Although the broadcasting channel allocation regulator, the Postal & Telecommunications Authority of Zimbabwe (POTRAZ) has drawn up what it calls a national Broadcasting Spectrum Allotment Plan for government, it is generally unknown to the public, and no independent technical assessment of this plan has ever been conducted. It is, therefore, necessary to conduct an independent assessment of Zimbabwe’s full broadcasting spectrum channel allocation potential and to widely publicise such potential to increase citizens’ awareness of the media and information rights they are forfeiting. It will also inform aspiring broadcasting service providers of the potential channels still technically available for exploitation.
In past years government has claimed that it has delayed issuing broadcasting licences for radio and television because it is in the process of migrating all broadcasting from the traditional analogue broadcasting platform to the digital format. Periodically, we have received piecemeal ”updates” on this mammoth project’s progress, but rarely an overall view of what it all entails. It is, in fact, running several years behind schedule, due in part, to a lack of funds needed to complete it.
Government and broadcasting authorities have been deliberately vague about the details of how the migration to digital broadcasting is going to affect consumers, but the impression has been given that it will – once complete – affect all broadcasting platforms.

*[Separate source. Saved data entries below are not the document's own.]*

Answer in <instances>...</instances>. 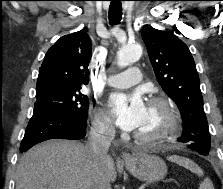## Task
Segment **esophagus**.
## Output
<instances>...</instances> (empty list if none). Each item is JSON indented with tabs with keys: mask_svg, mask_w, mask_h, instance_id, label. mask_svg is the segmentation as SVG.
I'll return each instance as SVG.
<instances>
[{
	"mask_svg": "<svg viewBox=\"0 0 223 189\" xmlns=\"http://www.w3.org/2000/svg\"><path fill=\"white\" fill-rule=\"evenodd\" d=\"M121 158H122V160H123L124 162H128V161H130V159H131L130 155H129L128 153H125V152H123V153L121 154Z\"/></svg>",
	"mask_w": 223,
	"mask_h": 189,
	"instance_id": "1",
	"label": "esophagus"
}]
</instances>
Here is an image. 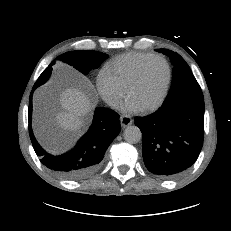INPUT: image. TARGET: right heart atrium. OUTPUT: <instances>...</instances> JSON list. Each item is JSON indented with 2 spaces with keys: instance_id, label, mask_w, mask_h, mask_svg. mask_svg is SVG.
<instances>
[{
  "instance_id": "right-heart-atrium-1",
  "label": "right heart atrium",
  "mask_w": 231,
  "mask_h": 231,
  "mask_svg": "<svg viewBox=\"0 0 231 231\" xmlns=\"http://www.w3.org/2000/svg\"><path fill=\"white\" fill-rule=\"evenodd\" d=\"M97 87L103 100L111 107H117L126 94V90L104 70L97 77Z\"/></svg>"
}]
</instances>
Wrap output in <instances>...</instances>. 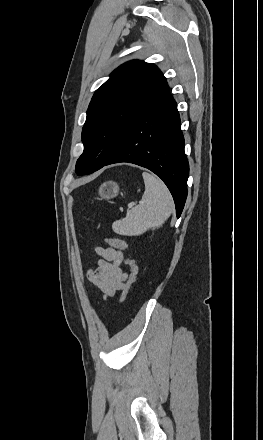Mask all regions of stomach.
I'll use <instances>...</instances> for the list:
<instances>
[{"label": "stomach", "mask_w": 263, "mask_h": 440, "mask_svg": "<svg viewBox=\"0 0 263 440\" xmlns=\"http://www.w3.org/2000/svg\"><path fill=\"white\" fill-rule=\"evenodd\" d=\"M98 192L102 199L114 198L119 193V186L116 182L107 181L99 187Z\"/></svg>", "instance_id": "0dacf381"}]
</instances>
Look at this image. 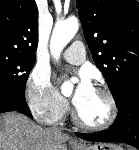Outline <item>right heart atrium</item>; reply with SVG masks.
Returning a JSON list of instances; mask_svg holds the SVG:
<instances>
[{"mask_svg": "<svg viewBox=\"0 0 139 150\" xmlns=\"http://www.w3.org/2000/svg\"><path fill=\"white\" fill-rule=\"evenodd\" d=\"M26 99L32 114L41 123H57L69 110L68 102L51 85L48 73L38 67L27 79Z\"/></svg>", "mask_w": 139, "mask_h": 150, "instance_id": "1", "label": "right heart atrium"}]
</instances>
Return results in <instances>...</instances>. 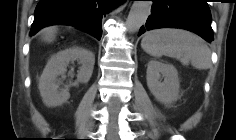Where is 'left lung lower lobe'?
I'll list each match as a JSON object with an SVG mask.
<instances>
[{"label":"left lung lower lobe","instance_id":"0a47b994","mask_svg":"<svg viewBox=\"0 0 236 140\" xmlns=\"http://www.w3.org/2000/svg\"><path fill=\"white\" fill-rule=\"evenodd\" d=\"M158 28H182L213 41L207 0H153L151 15L139 35Z\"/></svg>","mask_w":236,"mask_h":140}]
</instances>
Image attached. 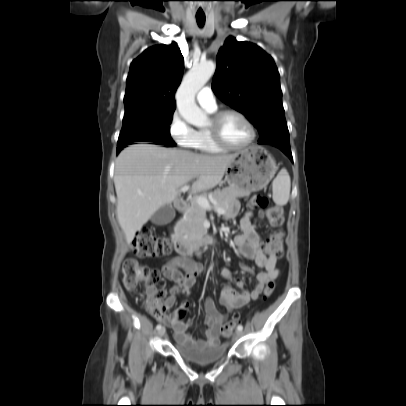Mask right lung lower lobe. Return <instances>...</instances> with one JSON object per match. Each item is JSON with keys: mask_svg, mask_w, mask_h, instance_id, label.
Wrapping results in <instances>:
<instances>
[{"mask_svg": "<svg viewBox=\"0 0 406 406\" xmlns=\"http://www.w3.org/2000/svg\"><path fill=\"white\" fill-rule=\"evenodd\" d=\"M166 147H170V146H166ZM122 149H120V150H117V153H119L120 151H121Z\"/></svg>", "mask_w": 406, "mask_h": 406, "instance_id": "1", "label": "right lung lower lobe"}]
</instances>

In truth, however, the main focus is on digital terrestrial television (DTTV) broadcasting and will not initially affect traditional analogue radio broadcasting, although much of the infrastructure for digital audio (radio) broadcasting (DAB) will have been included in the digital migration.

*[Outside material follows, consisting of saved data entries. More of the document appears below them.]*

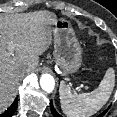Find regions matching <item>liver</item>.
<instances>
[{
	"label": "liver",
	"instance_id": "1",
	"mask_svg": "<svg viewBox=\"0 0 117 117\" xmlns=\"http://www.w3.org/2000/svg\"><path fill=\"white\" fill-rule=\"evenodd\" d=\"M56 15L38 11L0 17V113L12 102L21 68L34 71L52 41ZM16 54H10L9 45Z\"/></svg>",
	"mask_w": 117,
	"mask_h": 117
}]
</instances>
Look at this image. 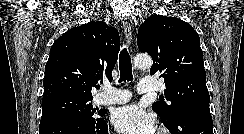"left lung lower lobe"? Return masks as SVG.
<instances>
[{
  "label": "left lung lower lobe",
  "instance_id": "obj_1",
  "mask_svg": "<svg viewBox=\"0 0 244 134\" xmlns=\"http://www.w3.org/2000/svg\"><path fill=\"white\" fill-rule=\"evenodd\" d=\"M171 134H213L210 114L185 109L178 111L169 122H163Z\"/></svg>",
  "mask_w": 244,
  "mask_h": 134
}]
</instances>
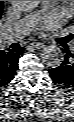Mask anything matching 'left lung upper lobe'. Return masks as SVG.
Here are the masks:
<instances>
[{"mask_svg":"<svg viewBox=\"0 0 74 122\" xmlns=\"http://www.w3.org/2000/svg\"><path fill=\"white\" fill-rule=\"evenodd\" d=\"M71 38L74 39V34H71Z\"/></svg>","mask_w":74,"mask_h":122,"instance_id":"left-lung-upper-lobe-1","label":"left lung upper lobe"}]
</instances>
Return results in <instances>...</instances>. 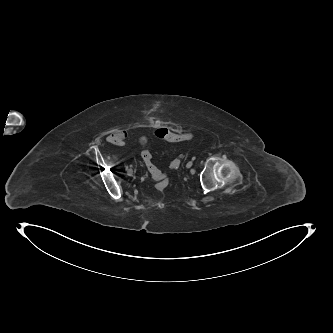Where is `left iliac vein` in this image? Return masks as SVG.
Here are the masks:
<instances>
[{
	"label": "left iliac vein",
	"mask_w": 333,
	"mask_h": 333,
	"mask_svg": "<svg viewBox=\"0 0 333 333\" xmlns=\"http://www.w3.org/2000/svg\"><path fill=\"white\" fill-rule=\"evenodd\" d=\"M192 165H193V162H192V161H189V162L186 164V167H187V168H190V167H192Z\"/></svg>",
	"instance_id": "left-iliac-vein-1"
}]
</instances>
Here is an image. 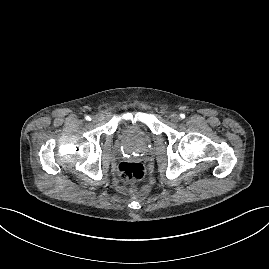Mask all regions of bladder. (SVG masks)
Segmentation results:
<instances>
[{
  "label": "bladder",
  "mask_w": 269,
  "mask_h": 269,
  "mask_svg": "<svg viewBox=\"0 0 269 269\" xmlns=\"http://www.w3.org/2000/svg\"><path fill=\"white\" fill-rule=\"evenodd\" d=\"M122 135L126 140L137 141L142 137L138 133V127L135 124H126L122 128Z\"/></svg>",
  "instance_id": "obj_1"
}]
</instances>
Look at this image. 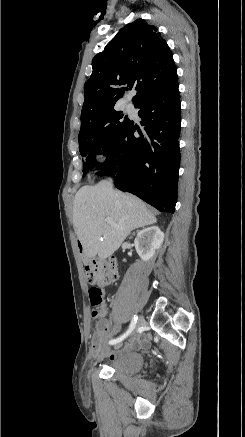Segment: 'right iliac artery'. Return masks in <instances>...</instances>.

While traditional television sets (receivers) will require consumers to acquire set-top boxes (or to buy complete integrated digital TVs) to receive the digital television signal, digital radio broadcasting will require listeners to completely replace their radios, which would result in a total dislocation of communication between the nation and its broadcasters, including government-controlled state broadcasting. Analogue radio broadcasting will, therefore, remain the main system of radio communication for years to come.
It is therefore important to understand Zimbabwe’s analogue radio frequency broadcasting capacity and to challenge all the laws that restrict the full, fair and equitable allocation and exploitation of this national public resource.
Digital broadcasting – both television and radio – will simply massively expand Zimbabweans’ opportunities to exercise their constitutional rights to establish radio and television broadcasting stations and therefore expand citizens’ ability to access an even wider variety of sources of information and entertainment. But this will not happen without extensive reforms of the laws governing broadcasting activities – including the proposed legislation masquerading as media reforms.
The current system of restricted and selective licensing and channel allocation to broadcasters with links to the ruling party must be brought to an end and replaced with a fair and equitable allocation of the remaining frequency spectrum to all aspiring broadcasters by a genuinely independent broadcasting regulatory authority.
If broadcasting channels can be fully and equitably utilised by a wide variety of broadcasting service providers under both the analogue system of broadcasting and in the coming digital migration, in accordance with the provisions of the Constitution (Sections 61 & 62), Zimbabwe will experience a rapid expansion and growing diversity of voices to be heard in the broadcasting sector, leading to real and significant improvement in citizens’ access to information and freedom of expression. Such a scenario will also serve as a powerful engine for economic development all over the country. But will it remain just another broken dream?